** Opening RAW DATA block **

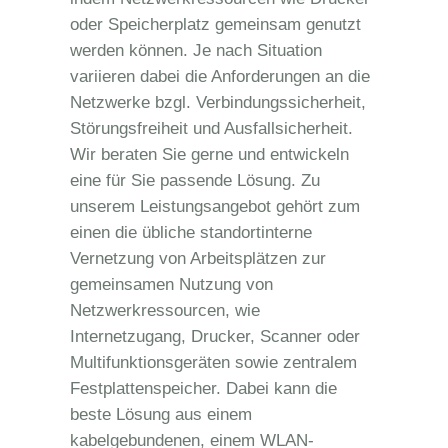
oder Speicherplatz gemeinsam genutzt
werden können. Je nach Situation
variieren dabei die Anforderungen an die
Netzwerke bzgl. Verbindungssicherheit,
Störungsfreiheit und Ausfallsicherheit.
Wir beraten Sie gerne und entwickeln
eine für Sie passende Lösung.
Zu
unserem Leistungsangebot gehört zum
einen die übliche standortinterne
Vernetzung von Arbeitsplätzen zur
gemeinsamen Nutzung von
Netzwerkressourcen, wie
Internetzugang, Drucker, Scanner oder
Multifunktionsgeräten sowie zentralem
Festplattenspeicher. Dabei kann die
beste Lösung aus einem
kabelgebundenen, einem WLAN-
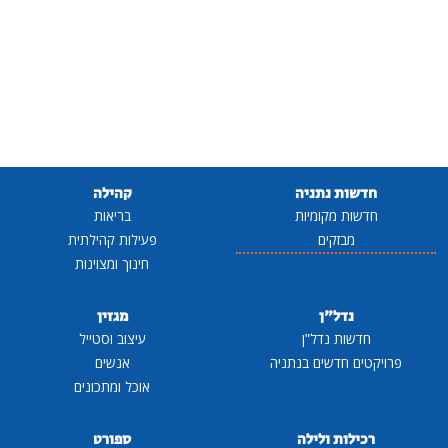
חדשות נתניה
קהילה
חדשות מקומיות
בריאות
מבזקים
פעילות קהילתית
חינוך ומצוינות
נדל"ן
מגזין
חדשות נדל"ן
עיצוב וסטייל
פרויקטים חדשים בנתניה
אנשים
אוכל ומתכונים
רכילות ולילה
ספורט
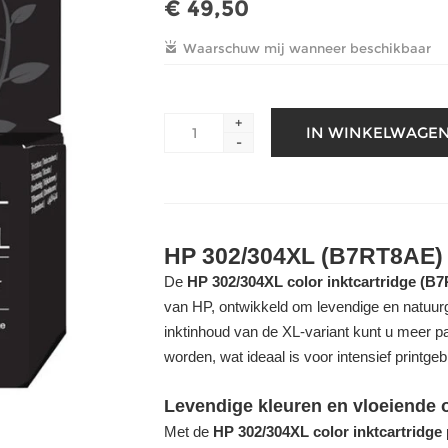
€ 49,50
+
-
HP 302/304XL (B7RT8AE) C
De
HP 302/304XL color inktcartridge (B
van HP, ontwikkeld om levendige en natuurg
inktinhoud van de XL-variant kunt u meer pa
worden, wat ideaal is voor intensief printgeb
Levendige kleuren en vloeiende
Met de
HP 302/304XL color inktcartridge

** Closing RAW DATA block **

- PROBLEM TO WORK ON -
What is needed is an exact copy of each line from the top of the data above through the line containing "Multifunktionsgeräten sowie zentralem", with no pictures.

- OUTPUT FOR THIS EXERCISE -
oder Speicherplatz gemeinsam genutzt
werden können. Je nach Situation
variieren dabei die Anforderungen an die
Netzwerke bzgl. Verbindungssicherheit,
Störungsfreiheit und Ausfallsicherheit.
Wir beraten Sie gerne und entwickeln
eine für Sie passende Lösung.
Zu
unserem Leistungsangebot gehört zum
einen die übliche standortinterne
Vernetzung von Arbeitsplätzen zur
gemeinsamen Nutzung von
Netzwerkressourcen, wie
Internetzugang, Drucker, Scanner oder
Multifunktionsgeräten sowie zentralem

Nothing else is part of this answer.